Yesterday, the Dow Jones Industrial Average closed just 128 points below its all-time high, while the S&P 500 ended the day just 35 points short of its own record. The markets have been on a tear lately, and over the past month and a half, the Dow alone has gained more than 6% while only one of its 30 components is trading below where it started at the beginning of the year.
Nearly every indicator shows the U.S. economy is stronger than it has been for the five years, but some will argue it got that way because of the Federal Reserve’s intervention. And just as the Fed can give, the Fed can also take it away. The markets fell today because the January Fed minutes showed that its members don’t all agree over the future of its quantitative easing programs.
There’s a clear case to be made that the cheap money from the Fed has improved the economy, and many investors fear that the current program may end before the economy is strong enough to stand alone without assistance.

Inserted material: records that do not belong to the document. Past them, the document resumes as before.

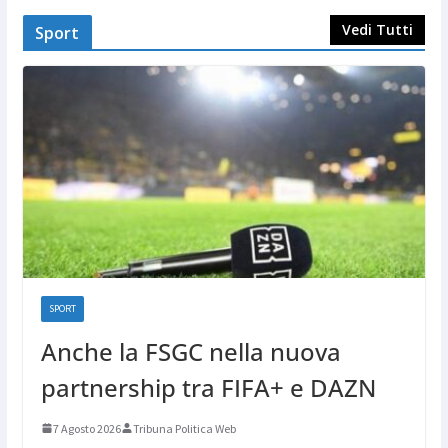
Vedi Tutti
Sport
SPORT
Anche la FSGC nella nuova
partnership tra FIFA+ e DAZN
7 Agosto 2026
Tribuna Politica Web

Those fears caused the Dow to drop 108 points, or 0.77%, the S&P 500 to lose 1.24%, and the Nasdaq to close lower by 1.53%. But not every Dow component met the same fate as the major indexes.
Who was up and why?
Ever since the FAA grounded the 787 Dreamliner in January, The Boeing Company (NYSE:BA)‘s engineers have been working toward a solution to fix the problems caused by the plane’s lithium-ion battery. Today it was announced that company officials will meet with the FAA on Friday with plans to guarantee that the battery system won’t damage the plane or emit smoke in the future. While the full details of the planned fixes are unknown, people familiar with the situation said that a harder battery case and an air-circulation unit for venting fumes are two parts of the solution. Shares of Boeing ended the day up 0.17%.

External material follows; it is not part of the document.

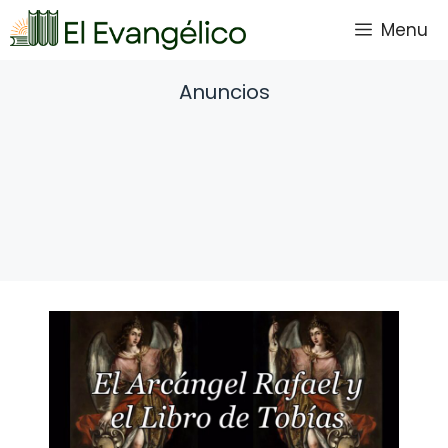
Saltar
Menu
al
contenido
Anuncios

Shares of Verizon Communications Inc. (NYSE:VZ) received a welcome boost on this down day, rising by 0.94% after news that the company had closed the sale of three different blocks of its 700 MHz spectrum to Colorado Valley Communications, Panhandle Telecommunications Systems, and Nortex Communications. The details weren’t released, but these were sales that needed to happen. Verizon had struck a deal with the FCC back in August to sell parts of its 700 MHz spectrum for the commission to approval Verizon’s purchase of the Advanced Wireless Services spectrum from a joint-venture company called SpectrumCo. While shareholders can only hope the company received a decent price for its assets, at least they now know the FCC will be off the company’s back and Verizon can now move forward with its plans.